Critics wonder what makes Italian cooking so delicious. The ingredients? The history? The spices?
I think it’s a combination of all three and the fact that most Italian cooking is done so simply and perfectly. Instead of slathering on sauces and using the “more ingredients the better” motto like the French. Italian cooking brings out the essential flavors with as few ingredients as possible.
No dish embodies this motto more than Penne all’Arrabbiata.
All you need are chilis, chopped onion, garlic, salt, pepper, basil, and the blood of all Italian cooking-olive oil. (I personally add some Salami for more flavor and protein)
Of course I’m a lazy college student, so I do not personally make my own Arrabbiata sauce from scratch but it is easy to make one on your own IF you like making your own sauces. Just add tomato paste, tomatos, crushed red pepper flakes, garlic, onion, red wine, sugar, and tomatos.
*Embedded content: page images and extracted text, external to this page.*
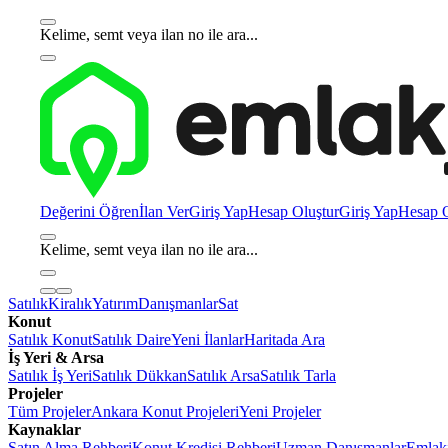
Kelime, semt veya ilan no ile ara...
Değerini Öğren
İlan Ver
Giriş Yap
Hesap Oluştur
Giriş Yap
Hesap O
Kelime, semt veya ilan no ile ara...
Satılık
Kiralık
Yatırım
Danışmanlar
Sat
Konut
Satılık Konut
Satılık Daire
Yeni İlanlar
Haritada Ara
İş Yeri & Arsa
Satılık İş Yeri
Satılık Dükkan
Satılık Arsa
Satılık Tarla
Projeler
Tüm Projeler
Ankara Konut Projeleri
Yeni Projeler
Kaynaklar
Satın Alma Rehberi
Konut Kredisi Rehberi
Uzman Danışmanlar
Emlakj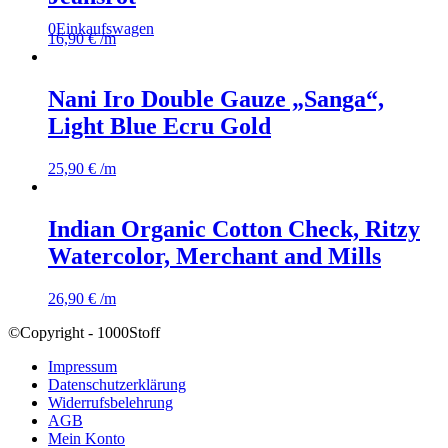
0
Einkaufswagen
16,90
€
/m
Nani Iro Double Gauze „Sanga“,
Light Blue Ecru Gold
25,90
€
/m
Indian Organic Cotton Check, Ritzy
Watercolor, Merchant and Mills
26,90
€
/m
©Copyright - 1000Stoff
Impressum
Datenschutzerklärung
Widerrufsbelehrung
AGB
Mein Konto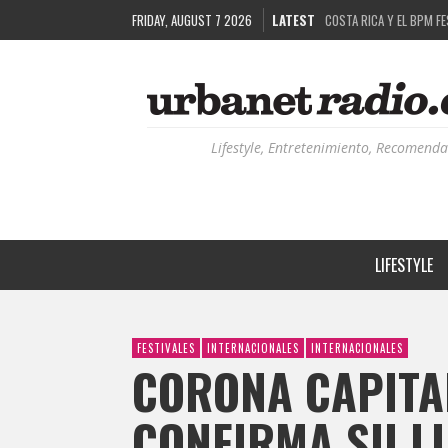
COSTA RICA Y EL BPM F
FRIDAY, AUGUST 7 2026
LATEST
RUTAS NATURBANAS: EL 
LA HISTORIA DETRÁS DE
RECORDANDO LA EXPERIEN
Lifestyle, Entretenimiento, Recomenda
LIFESTYLE
FESTIVALES
INTERNACIONALES
INTERNACIONALES
CORONA CAPITA
CONFIRMA SU LI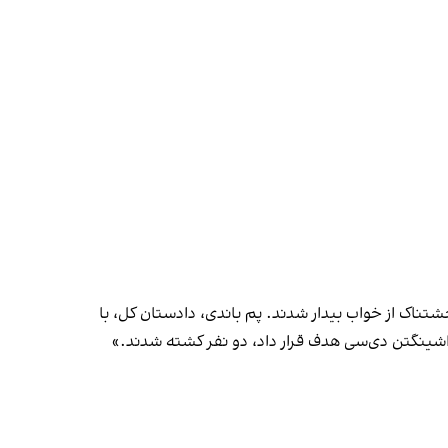
تناک از خواب بیدار شدند. پم باندی، دادستان کل، با
 واشینگتن دی‌سی هدف قرار داد، دو نفر کشته شدند.»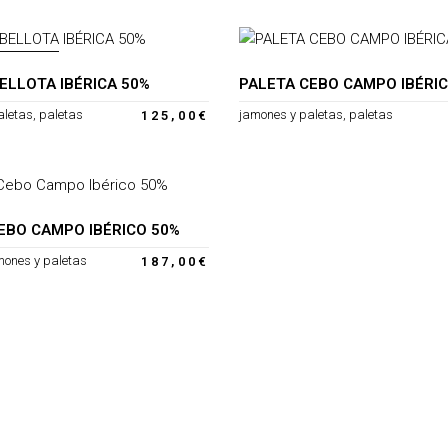
TADO
ELLOTA IBÉRICA 50%
PALETA CEBO CAMPO IBÉRIC
aletas
,
paletas
jamones y paletas
,
paletas
125,00
€
EBO CAMPO IBÉRICO 50%
mones y paletas
187,00
€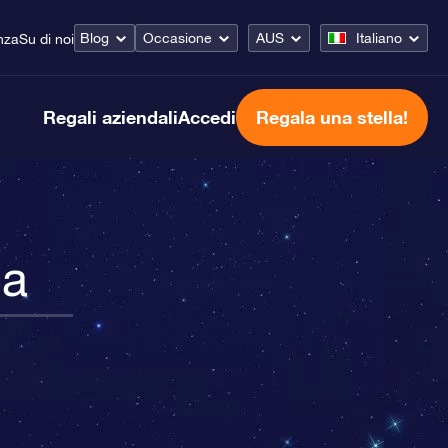
Blog
Occasione
AUS
Italiano
nza
Su di noi
Regali aziendali
Accedi
Regala una stella!
na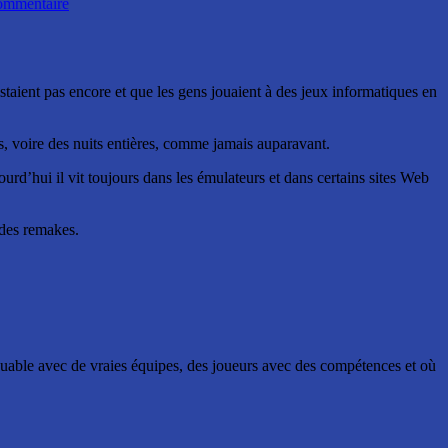
mmentaire
taient pas encore et que les gens jouaient à des jeux informatiques en
, voire des nuits entières, comme jamais auparavant.
rd’hui il vit toujours dans les émulateurs et dans certains sites Web
 des remakes.
jouable avec de vraies équipes, des joueurs avec des compétences et où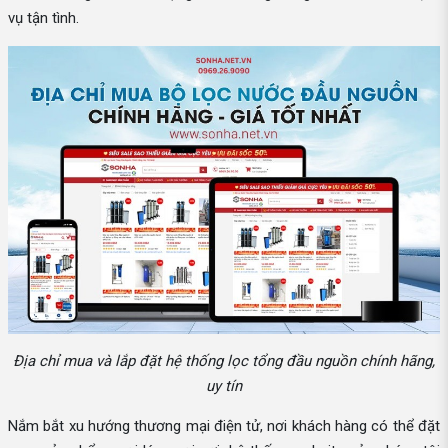
vụ tận tình.
Địa chỉ mua và lắp đặt hệ thống lọc tổng đầu nguồn chính hãng,
uy tín
Nắm bắt xu hướng thương mại điện tử, nơi khách hàng có thể đặt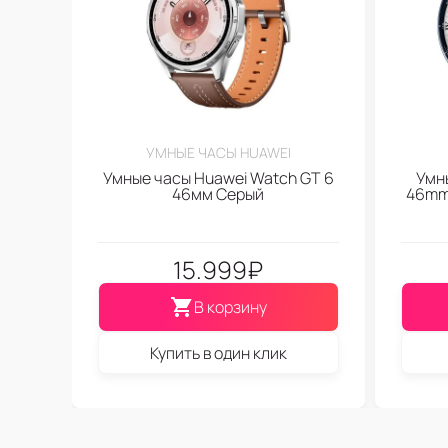
УМНЫЕ ЧАСЫ HUAWEI
Умные часы Huawei Watch GT 6
Умн
46мм Серый
46mm 
15.999
₽
В корзину
Купить в один клик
If you are ALSO a lazy person like myself a jar of your favorite marinara sauce will work JUST FINE.
Start by boiling water and cooking your Penne.
In a separate pan add some olive oil and sauté your garlic, onions, and in my case salami.
If spicy dishes aren’t your thing, you may need to sit this one out. They don’t call it Arrabbiata (angry in Italian) for nothing.